Cell phone giants start courting coders

The golden age of cell-phone innovation is upon us, and that puts the balance of power, once again, in the hands of Silicon Valley.

Michal Lev-Ram, Business 2.0 Magazine writer-reporter

(Business 2.0 Magazine) -- Right about now, the number of mobile-phone subscribers in the United States is closing in on 225 million - a number equal to 75 percent of the population.

Why does that milestone matter? Because, according to a study by London-based mobile-OS maker Symbian, that level of users is a tipping point: Wireless carriers start to need software companies more than the other way around.

Competition increases, revenue from basic voice services drops, and providers need cool applications to differentiate themselves. "We've seen that play out in Japan and other regions," says Jerry Panagrossi, Symbian's vice president for U.S. operations. "There's a clear connection between market saturation and the uptake of services. It tends to occur at 75 percent."

That makes 2007 the year when Silicon Valley becomes the power player in the $118 billion U.S. cell-phone market, and when it starts to become as easy to grow a business on a handset as on a desktop.

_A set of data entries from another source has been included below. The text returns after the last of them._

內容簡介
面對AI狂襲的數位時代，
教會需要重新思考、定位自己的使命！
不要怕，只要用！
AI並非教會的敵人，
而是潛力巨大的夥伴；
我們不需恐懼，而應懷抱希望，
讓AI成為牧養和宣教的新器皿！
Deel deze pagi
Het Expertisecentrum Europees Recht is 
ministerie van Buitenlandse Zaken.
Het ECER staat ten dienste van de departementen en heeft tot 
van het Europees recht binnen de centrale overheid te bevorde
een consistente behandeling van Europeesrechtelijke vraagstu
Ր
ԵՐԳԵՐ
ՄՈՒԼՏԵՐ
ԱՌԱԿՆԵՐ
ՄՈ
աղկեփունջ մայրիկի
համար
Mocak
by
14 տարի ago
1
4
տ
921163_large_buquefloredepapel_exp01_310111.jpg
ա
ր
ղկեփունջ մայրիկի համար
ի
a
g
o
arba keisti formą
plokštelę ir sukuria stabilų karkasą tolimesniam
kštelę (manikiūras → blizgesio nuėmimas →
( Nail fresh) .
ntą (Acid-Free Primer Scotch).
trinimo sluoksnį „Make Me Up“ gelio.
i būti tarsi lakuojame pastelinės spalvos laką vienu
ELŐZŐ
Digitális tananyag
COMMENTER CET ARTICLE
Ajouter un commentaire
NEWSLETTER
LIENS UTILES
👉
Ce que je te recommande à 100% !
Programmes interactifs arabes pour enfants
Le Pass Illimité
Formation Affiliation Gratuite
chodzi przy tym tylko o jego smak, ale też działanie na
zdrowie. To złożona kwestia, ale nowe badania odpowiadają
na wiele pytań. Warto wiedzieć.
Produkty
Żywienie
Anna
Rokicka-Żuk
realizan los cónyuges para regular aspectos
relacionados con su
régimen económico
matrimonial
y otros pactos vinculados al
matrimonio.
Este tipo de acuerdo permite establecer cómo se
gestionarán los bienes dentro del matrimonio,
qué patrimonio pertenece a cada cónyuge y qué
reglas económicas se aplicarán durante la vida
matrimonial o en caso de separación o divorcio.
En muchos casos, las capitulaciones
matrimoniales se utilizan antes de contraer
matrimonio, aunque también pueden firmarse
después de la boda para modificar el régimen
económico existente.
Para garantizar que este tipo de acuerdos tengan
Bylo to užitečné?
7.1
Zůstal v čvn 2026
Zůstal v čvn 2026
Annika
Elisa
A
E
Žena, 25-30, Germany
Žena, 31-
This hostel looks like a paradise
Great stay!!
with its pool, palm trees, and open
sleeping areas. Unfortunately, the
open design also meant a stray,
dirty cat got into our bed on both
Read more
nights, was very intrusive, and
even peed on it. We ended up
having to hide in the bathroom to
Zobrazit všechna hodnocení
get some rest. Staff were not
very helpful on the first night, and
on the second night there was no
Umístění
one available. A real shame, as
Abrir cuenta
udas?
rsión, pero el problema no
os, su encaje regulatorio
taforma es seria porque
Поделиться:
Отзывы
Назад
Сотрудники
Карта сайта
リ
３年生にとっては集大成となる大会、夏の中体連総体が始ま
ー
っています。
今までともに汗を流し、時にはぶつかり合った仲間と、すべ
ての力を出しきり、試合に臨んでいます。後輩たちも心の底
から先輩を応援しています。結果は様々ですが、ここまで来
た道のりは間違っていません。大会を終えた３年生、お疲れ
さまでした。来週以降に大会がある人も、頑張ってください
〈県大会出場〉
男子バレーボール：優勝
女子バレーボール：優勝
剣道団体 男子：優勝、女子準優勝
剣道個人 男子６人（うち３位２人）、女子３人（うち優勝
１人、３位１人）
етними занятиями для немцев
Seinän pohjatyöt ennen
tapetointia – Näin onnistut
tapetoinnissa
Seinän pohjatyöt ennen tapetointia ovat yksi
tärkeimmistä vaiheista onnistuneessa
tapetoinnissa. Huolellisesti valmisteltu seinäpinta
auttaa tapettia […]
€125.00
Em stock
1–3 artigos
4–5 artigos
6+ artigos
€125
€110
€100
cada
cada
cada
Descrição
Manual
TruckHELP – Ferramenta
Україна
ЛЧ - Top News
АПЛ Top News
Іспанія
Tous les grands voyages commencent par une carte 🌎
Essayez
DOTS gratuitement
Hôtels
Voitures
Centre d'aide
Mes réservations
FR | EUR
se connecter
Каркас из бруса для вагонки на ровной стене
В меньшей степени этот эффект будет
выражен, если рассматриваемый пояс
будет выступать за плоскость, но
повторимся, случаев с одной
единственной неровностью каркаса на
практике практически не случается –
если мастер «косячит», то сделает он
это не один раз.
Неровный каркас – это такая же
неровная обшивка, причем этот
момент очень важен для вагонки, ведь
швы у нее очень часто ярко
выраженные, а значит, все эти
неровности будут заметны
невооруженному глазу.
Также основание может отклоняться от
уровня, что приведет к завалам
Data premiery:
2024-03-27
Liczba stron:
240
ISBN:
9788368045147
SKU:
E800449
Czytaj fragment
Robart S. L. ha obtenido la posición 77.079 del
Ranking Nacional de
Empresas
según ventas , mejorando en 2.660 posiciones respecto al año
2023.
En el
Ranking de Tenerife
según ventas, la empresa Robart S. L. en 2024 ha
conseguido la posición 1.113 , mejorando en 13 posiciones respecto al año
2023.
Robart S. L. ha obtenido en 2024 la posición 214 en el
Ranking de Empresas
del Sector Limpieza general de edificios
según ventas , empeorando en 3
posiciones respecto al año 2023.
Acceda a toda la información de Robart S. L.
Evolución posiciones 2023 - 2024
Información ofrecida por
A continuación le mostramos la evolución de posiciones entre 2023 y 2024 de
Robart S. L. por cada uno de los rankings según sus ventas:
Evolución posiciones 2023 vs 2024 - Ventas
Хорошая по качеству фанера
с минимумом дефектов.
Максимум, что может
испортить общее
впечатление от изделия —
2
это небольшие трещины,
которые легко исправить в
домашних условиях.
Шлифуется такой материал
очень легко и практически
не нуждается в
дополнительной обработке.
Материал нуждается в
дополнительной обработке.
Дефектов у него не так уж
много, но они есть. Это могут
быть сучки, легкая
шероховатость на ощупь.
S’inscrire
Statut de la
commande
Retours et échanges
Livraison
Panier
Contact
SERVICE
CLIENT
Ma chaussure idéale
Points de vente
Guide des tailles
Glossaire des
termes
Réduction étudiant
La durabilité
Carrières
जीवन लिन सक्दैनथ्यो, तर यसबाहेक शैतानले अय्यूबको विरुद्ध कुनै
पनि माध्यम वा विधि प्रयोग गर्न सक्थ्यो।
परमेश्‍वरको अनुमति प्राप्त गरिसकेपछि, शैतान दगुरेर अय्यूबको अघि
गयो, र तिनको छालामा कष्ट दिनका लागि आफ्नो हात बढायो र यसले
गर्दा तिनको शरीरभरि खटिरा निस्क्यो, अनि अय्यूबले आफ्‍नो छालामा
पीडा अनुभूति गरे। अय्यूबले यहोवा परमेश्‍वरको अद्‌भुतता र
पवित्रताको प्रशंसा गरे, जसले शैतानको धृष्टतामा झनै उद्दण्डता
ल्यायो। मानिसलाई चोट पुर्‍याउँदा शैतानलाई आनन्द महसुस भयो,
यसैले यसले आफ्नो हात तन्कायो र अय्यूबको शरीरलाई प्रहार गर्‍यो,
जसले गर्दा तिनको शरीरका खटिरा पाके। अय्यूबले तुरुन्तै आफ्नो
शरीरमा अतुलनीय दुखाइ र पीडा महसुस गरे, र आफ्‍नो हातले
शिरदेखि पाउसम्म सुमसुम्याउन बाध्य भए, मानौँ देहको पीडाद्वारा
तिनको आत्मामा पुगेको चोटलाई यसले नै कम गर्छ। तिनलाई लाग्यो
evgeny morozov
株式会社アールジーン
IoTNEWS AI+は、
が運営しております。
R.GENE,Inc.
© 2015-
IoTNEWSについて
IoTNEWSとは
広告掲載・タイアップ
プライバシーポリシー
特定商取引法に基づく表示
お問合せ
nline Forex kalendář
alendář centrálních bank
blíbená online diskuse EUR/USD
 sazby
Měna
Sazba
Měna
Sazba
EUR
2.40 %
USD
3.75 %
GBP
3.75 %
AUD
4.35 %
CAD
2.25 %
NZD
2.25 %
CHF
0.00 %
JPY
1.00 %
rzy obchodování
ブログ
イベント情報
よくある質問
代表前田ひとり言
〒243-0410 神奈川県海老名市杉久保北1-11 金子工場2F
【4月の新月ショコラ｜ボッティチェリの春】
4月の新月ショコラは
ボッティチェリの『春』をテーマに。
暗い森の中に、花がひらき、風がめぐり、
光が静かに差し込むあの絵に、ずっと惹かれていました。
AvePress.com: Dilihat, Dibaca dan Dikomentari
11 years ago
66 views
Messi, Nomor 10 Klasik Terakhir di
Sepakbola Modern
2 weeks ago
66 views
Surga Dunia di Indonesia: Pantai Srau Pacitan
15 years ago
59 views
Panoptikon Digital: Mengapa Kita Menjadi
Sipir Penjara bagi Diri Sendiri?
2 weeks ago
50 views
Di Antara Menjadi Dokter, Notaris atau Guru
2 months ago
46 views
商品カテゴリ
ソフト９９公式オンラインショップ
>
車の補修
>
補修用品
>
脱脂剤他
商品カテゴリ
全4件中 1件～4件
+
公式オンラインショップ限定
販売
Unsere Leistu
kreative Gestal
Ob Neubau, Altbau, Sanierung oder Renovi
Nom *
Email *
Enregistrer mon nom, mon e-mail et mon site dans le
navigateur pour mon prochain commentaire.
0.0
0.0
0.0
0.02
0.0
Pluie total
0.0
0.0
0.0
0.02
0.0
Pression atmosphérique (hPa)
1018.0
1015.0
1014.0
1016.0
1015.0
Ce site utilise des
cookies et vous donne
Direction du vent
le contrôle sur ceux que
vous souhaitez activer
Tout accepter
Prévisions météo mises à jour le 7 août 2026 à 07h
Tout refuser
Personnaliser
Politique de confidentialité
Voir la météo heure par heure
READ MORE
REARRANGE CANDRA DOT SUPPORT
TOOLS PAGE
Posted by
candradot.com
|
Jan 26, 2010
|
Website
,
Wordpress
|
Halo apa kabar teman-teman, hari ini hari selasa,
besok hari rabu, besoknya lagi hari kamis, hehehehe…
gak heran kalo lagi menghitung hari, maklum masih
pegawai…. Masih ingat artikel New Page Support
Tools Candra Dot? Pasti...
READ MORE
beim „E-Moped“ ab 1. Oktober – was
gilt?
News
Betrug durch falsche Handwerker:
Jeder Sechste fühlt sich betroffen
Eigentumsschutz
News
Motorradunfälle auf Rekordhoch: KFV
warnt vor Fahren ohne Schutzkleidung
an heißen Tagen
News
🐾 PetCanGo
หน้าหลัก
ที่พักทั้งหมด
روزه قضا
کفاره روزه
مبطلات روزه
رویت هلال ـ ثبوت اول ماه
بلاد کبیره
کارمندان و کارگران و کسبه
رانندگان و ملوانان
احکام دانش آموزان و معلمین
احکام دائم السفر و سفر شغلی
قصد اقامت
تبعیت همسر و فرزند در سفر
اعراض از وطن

By the time you read this, you'll know if the Apple (Charts) Phone is Steve Jobs's latest hot product or merely the latest in a long line of unfounded Mac rumors. But one way or another, the titans of tech stand poised to transform the mobile business - on their own terms.

A shift afoot in telecom

Case in point: Google (Charts). Not only is the company about to launch cell-phone search ads in the United States early this year after testing the service in more than 10 countries, including Germany and Japan, but CEO Eric Schmidt predicted late last year that we would soon see free cell phones, with the cost of a service plan subsidized entirely by ads. In December it was reported that the search giant had already begun making its move - discussing plans for a Google-branded phone in secret meetings with U.K. provider Orange.

"The cell phone is becoming more of a utility device," says Deep Nishar, Google's director of product management. "Which means consumers will be more focused on services."

If we do start to see free cell phones, the business model may look a lot like that of SugarMama. The Virgin Mobile service provides 4 million users - mostly teenagers - with up to 75 minutes of free airtime a month if they watch ads and answer questions to prove they paid attention.

Since its launch in May, SugarMama has been used more than 2 million times, and it's gaining about 1,000 new users a day, according to Virgin Mobile spokeswoman Jayne Wallace. It has also attracted advertisers such as Pepsi (Charts), Sony (Charts) Pictures, and the U.S. Navy, which gives the small mobile operator a welcome stream of nonvoice revenue.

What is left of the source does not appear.